What to do -
Would you print the records below from the first line through the line containing "Master Gardener // De Paul Schrader. Avec", skipping the pictures?

*** Excerpted data

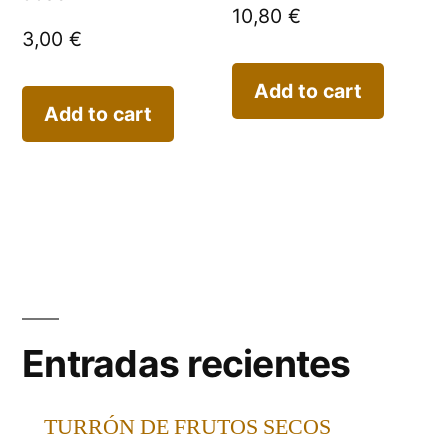
10,80
€
3,00
€
Add to cart
Add to cart
Entradas recientes
TURRÓN DE FRUTOS SECOS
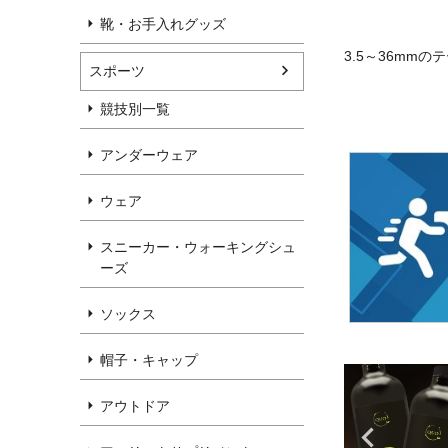
靴・お手入れグッズ
3.5～36mm
スポーツ
競技別一覧
アンダーウェア
ウェア
スニーカー・ウォーキングシュ
ーズ
ソックス
帽子・キャップ
アウトドア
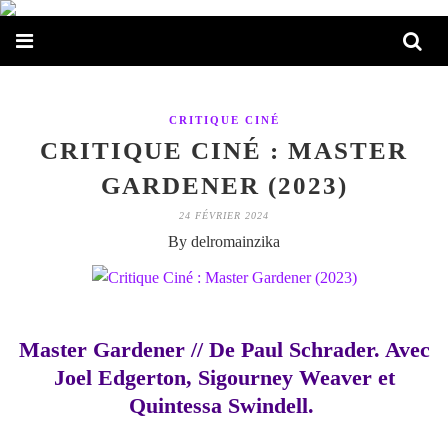
CRITIQUE CINÉ
CRITIQUE CINÉ : MASTER
GARDENER (2023)
24 FÉVRIER 2024
By delromainzika
Master Gardener // De Paul Schrader. Avec
Joel Edgerton, Sigourney Weaver et
Quintessa Swindell.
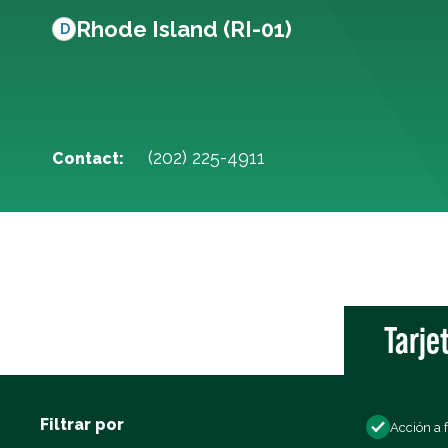
Rhode Island (RI-01)
D
(202) 225-4911
Contact:
Tarje
Filtrar por
Acción a 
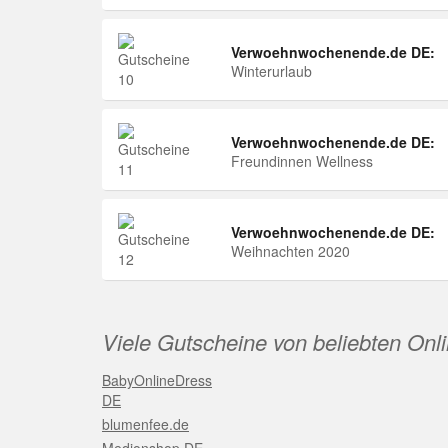
Verwoehnwochenende.de DE:
Winterurlaub
Verwoehnwochenende.de DE:
Freundinnen Wellness
Verwoehnwochenende.de DE:
Weihnachten 2020
Viele Gutscheine von beliebten Onl
BabyOnlineDress
DE
blumenfee.de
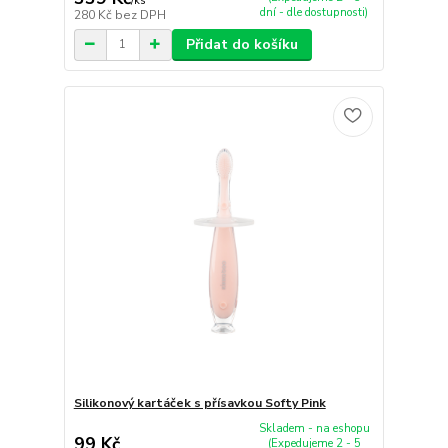
/
ks
dní - dle dostupnosti)
280 Kč
bez DPH
Přidat do košíku
Silikonový kartáček s přísavkou Softy Pink
Skladem - na eshopu
99 Kč
(Expedujeme 2 - 5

******

Exercise solution -
10,80
€
3,00
€
Add to cart
Add to cart
Entradas recientes
TURRÓN DE FRUTOS SECOS
靴・お手入れグッズ
3.5～36mm
スポーツ
競技別一覧
アンダーウェア
ウェア
スニーカー・ウォーキングシュ
ーズ
ソックス
帽子・キャップ
アウトドア
CRITIQUE CINÉ
CRITIQUE CINÉ : MASTER
GARDENER (2023)
24 FÉVRIER 2024
By delromainzika
Master Gardener // De Paul Schrader. Avec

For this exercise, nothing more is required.